[Dataset entries — start]

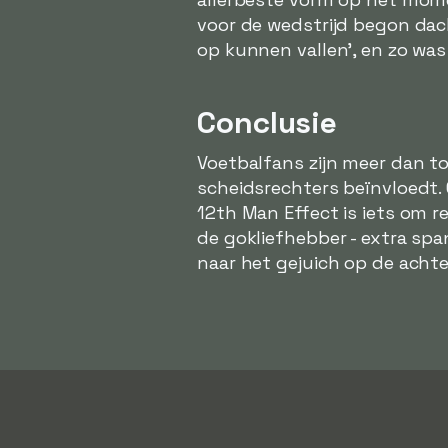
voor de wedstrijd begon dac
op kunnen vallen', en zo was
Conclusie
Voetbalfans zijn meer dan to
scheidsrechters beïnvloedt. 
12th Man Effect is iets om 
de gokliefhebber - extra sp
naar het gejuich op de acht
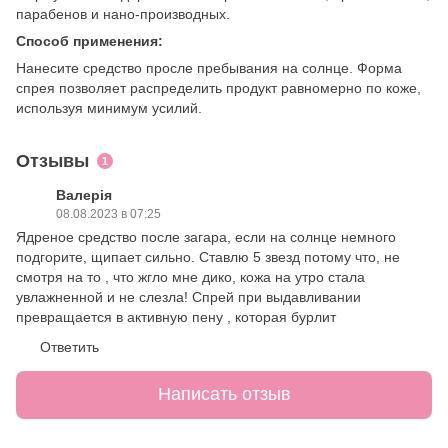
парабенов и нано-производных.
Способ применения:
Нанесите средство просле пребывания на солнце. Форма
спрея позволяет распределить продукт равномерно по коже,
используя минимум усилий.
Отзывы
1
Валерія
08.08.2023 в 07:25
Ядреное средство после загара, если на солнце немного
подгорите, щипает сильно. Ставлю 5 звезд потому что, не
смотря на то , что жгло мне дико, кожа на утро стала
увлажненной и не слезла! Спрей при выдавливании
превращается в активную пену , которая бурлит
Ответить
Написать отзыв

[Dataset entries — finish]

Work required
Would you please give the number of lines in the data above that contain the string "солнце"? Reply with that number only.

Answer section
2